In [234]:
%matplotlib inline

In [235]:
import numpy as np
import pandas as pd
import matplotlib.pyplot as plt

# Working with Text Lab
## Information retrieval, preprocessing, and feature extraction

In this lab, you'll be looking at and exploring European restaurant reviews. The dataset is rather tiny, but that's just because it has to run on any machine. In real life, just like with images, texts can be several terabytes long.

The dataset is located [here](https://www.kaggle.com/datasets/gorororororo23/european-restaurant-reviews) and as always, it's been provided to you in the `data/` folder.

### Problem 1. Read the dataset (1 point)
Read the dataset, get acquainted with it. Ensure the data is valid before you proceed.

How many observations are there? Which country is the most represented? What time range does the dataset represent?

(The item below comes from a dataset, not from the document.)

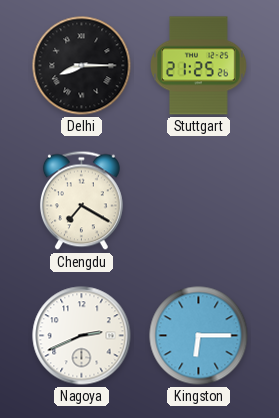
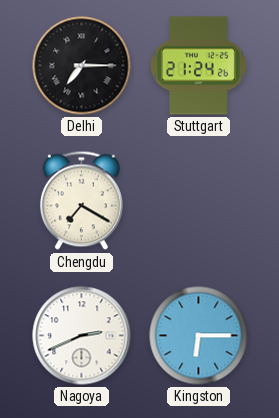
Delhi: 8:15 -> 7:15
Stuttgart: 21:25 -> 21:24
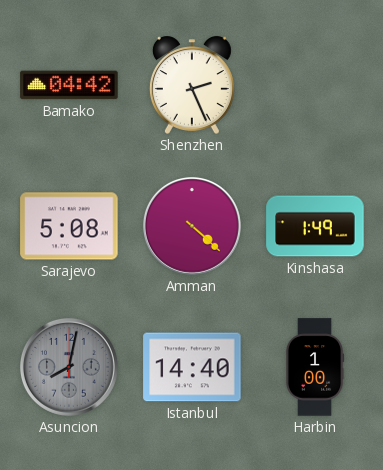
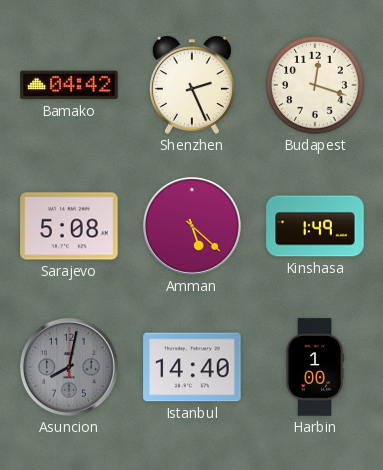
Budapest: none -> 12:18
Amman: 4:22 -> 5:22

Is the sample balanced in terms of restaurants, i.e., do you have an equal number of reviews for each one? Most importantly, is the dataset balanced in terms of **sentiment**?

In [236]:
european_restaurant_reviews_data = pd.read_csv("data/European Restaurant Reviews.csv")
european_restaurant_reviews_data.index = european_restaurant_reviews_data.index + 1
european_restaurant_reviews_data

Unnamed: 0,Country,Restaurant Name,Sentiment,Review Title,Review Date,Review
1,France,The Frog at Bercy Village,Negative,Rude manager,May 2024 •,The manager became agressive when I said the c...
2,France,The Frog at Bercy Village,Negative,A big disappointment,Feb 2024 •,"I ordered a beef fillet ask to be done medium,..."
3,France,The Frog at Bercy Village,Negative,Pretty Place with Bland Food,Nov 2023 •,"This is an attractive venue with welcoming, al..."
4,France,The Frog at Bercy Village,Negative,Great service and wine but inedible food,Mar 2023 •,Sadly I used the high TripAdvisor rating too ...
5,France,The Frog at Bercy Village,Negative,Avoid- Worst meal in Rome - possibly ever,Nov 2022 •,From the start this meal was bad- especially g...
...,...,...,...,...,...,...
1498,Cuba,Old Square (Plaza Vieja),Negative,The Tourism Trap,Oct 2016 •,Despite the other reviews saying that this is ...
1499,Cuba,Old Square (Plaza Vieja),Negative,the beer factory,Oct 2016 •,beer is good. food is awfull The only decent...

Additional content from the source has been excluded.